A Rivara Claudio uccide il suo bambino di 11 anni e poi si toglie la vita

Un incidente alla gamba e la vita di un uomo che cambia per sempre. E’ il dramma di Claudio che uccide suo figlio di 11 anni e si toglie la vita. Lo fa dopo aver lasciato una lunghissima lettera che affida ai social e poi si toglie la vita. E’ una storia drammatica che arriva dalla provincia di Torino, a Rivara. Claudio condivide una lunga lettera indirizzata alla moglie, Iris. Un lungo messaggio per spiegare il perchè del suo gesto, tante immagini per continuare a ricordare lui e il piccolo Andrea con il sorriso. Ma il sorriso stampato su volto di quel bambino che aveva tutta una vita davanti, la sua mamma potrà rivederlo solo in quelle immagini perchè il piccolo non c’è più.

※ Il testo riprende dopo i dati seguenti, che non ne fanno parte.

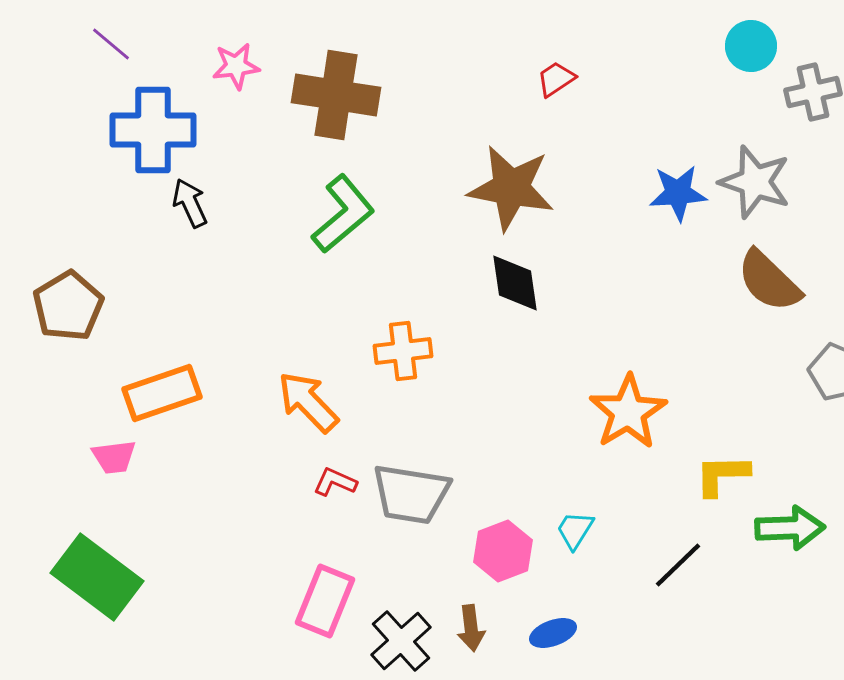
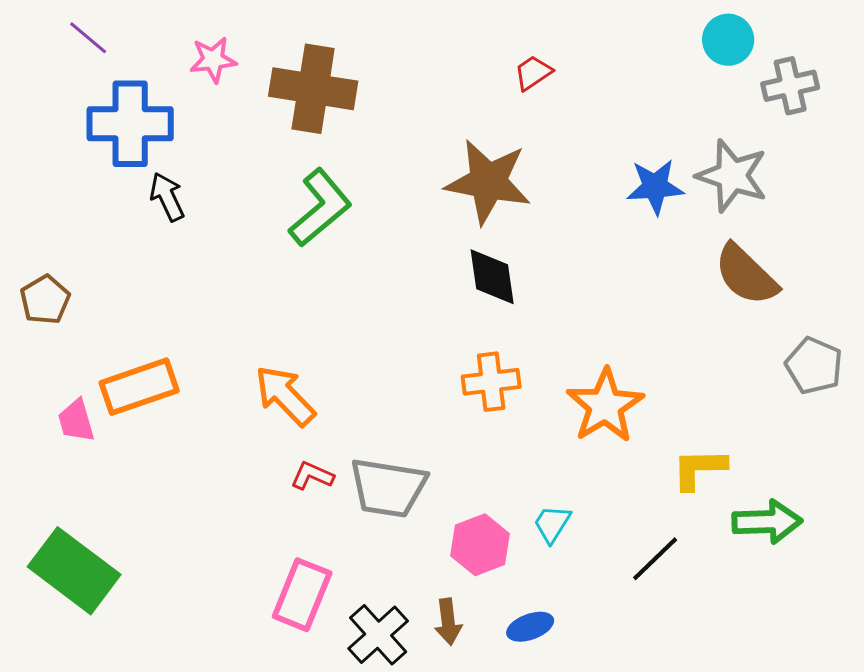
brown pentagon: (68, 306) -> (45, 300), size x0.7
orange cross: (403, 351) -> (491, 382), moved
pink trapezoid: (114, 457) -> (76, 421), moved, turned 81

Claudio Baima Poma aveva una pistola detenuta, pare illegalmente, con la quale ha prima ucciso il suo piccolo Andrea e poi si è tolto la vita.

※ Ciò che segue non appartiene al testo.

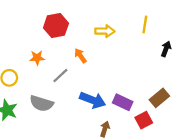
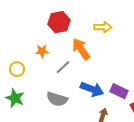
orange arrow: (80, 56) -> (81, 49), size x1.6
gray semicircle: (41, 103) -> (57, 99), moved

 Tutto alle 3,29. Una lunga lettera disperata rivolta alla sua ex compagna e ai suoi amici. Dove ripercorre gli ultimi anni della sua vita, della crisi e la separazione con la compagna, dell’amore per l’unico figlio fino alla malattia. Erano le 3 di questa notte quando forse qualche amico di Poma ha visto la lettera sui social ma quando le forze dell’ordine sono arrivate nella casa dove si trovava con il bambino, hanno trovato entrambi morti. Non c’era più nulla da fare.

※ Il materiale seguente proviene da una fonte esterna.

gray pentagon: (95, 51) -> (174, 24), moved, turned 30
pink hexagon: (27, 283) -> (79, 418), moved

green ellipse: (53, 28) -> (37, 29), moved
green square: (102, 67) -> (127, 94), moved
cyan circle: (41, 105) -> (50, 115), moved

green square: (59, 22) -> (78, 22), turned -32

Claudio ricorda come la vita sua, di Iris e del piccolo Andrea fosse felice. Del sogno di quel matrimonio e di una vita insieme. Ma poi tutto è cambiato ed è per questo che ha scelto di fare qualcosa che a suo dire, lo legherà per sempre ad Andrea:”Noi partiamo per un lungo viaggio, dove nessuno ci potrà dividere, lontano da tutto, lontano dalla sofferenza…” ha scritto nella lettera.

LE ACCUSE DI CLAUDIO BAIMA POMA ALLA SUA EX

Claudio dà la colpa del gesto che sta per compiere alla sua ex e lo fa con delle parole molte forti. Iris sarebbe colpevole di averlo lasciato nel momento più difficile della sua vita, quando doveva iniziare a combattere contro la depressione.”Potrai separare i nostri corpi ma non le nostre anime. Perché saranno sempre l’una accanto all’altra. Buona fortuna Iris e, se nel tuo cammino incontrerai una persona depressa aiutala. Potresti salvarle la vita e forse anche quella di qualcun altro. Ti auguro di vivere 100 anni” scrive l’uomo prima di uccidere il suo bambino di 11 anni e di togliersi poi la vita.